Go through the data and copy each line that holds "Android".

__Material for the task__:
──────────

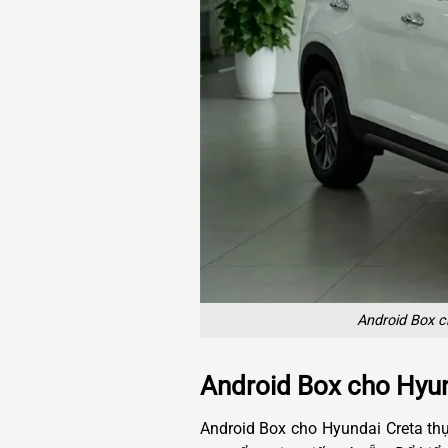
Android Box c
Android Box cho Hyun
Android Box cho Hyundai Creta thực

──────────

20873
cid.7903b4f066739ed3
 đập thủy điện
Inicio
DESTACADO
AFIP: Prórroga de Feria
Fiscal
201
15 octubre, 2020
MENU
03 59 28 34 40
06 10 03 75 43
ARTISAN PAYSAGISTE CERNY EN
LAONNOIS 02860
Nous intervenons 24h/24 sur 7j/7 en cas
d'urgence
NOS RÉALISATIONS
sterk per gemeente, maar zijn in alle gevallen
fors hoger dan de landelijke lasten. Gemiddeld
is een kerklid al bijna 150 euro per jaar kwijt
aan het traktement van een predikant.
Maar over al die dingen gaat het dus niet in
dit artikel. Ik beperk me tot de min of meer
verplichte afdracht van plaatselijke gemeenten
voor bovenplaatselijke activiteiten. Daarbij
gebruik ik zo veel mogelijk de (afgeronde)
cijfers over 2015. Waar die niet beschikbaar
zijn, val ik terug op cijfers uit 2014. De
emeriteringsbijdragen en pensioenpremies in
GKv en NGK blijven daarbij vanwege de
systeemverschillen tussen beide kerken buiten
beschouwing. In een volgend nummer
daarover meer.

──────────

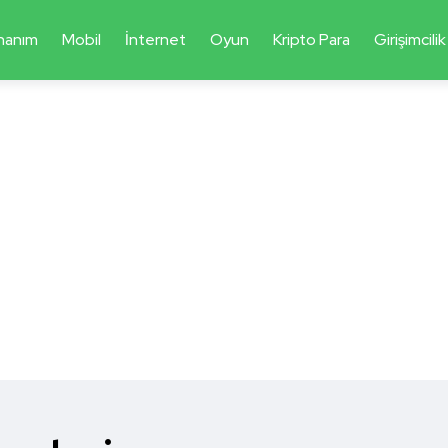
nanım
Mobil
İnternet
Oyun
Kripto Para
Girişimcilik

──────────

__Output of the task__:
Android Box c
Android Box cho Hyun
Android Box cho Hyundai Creta thực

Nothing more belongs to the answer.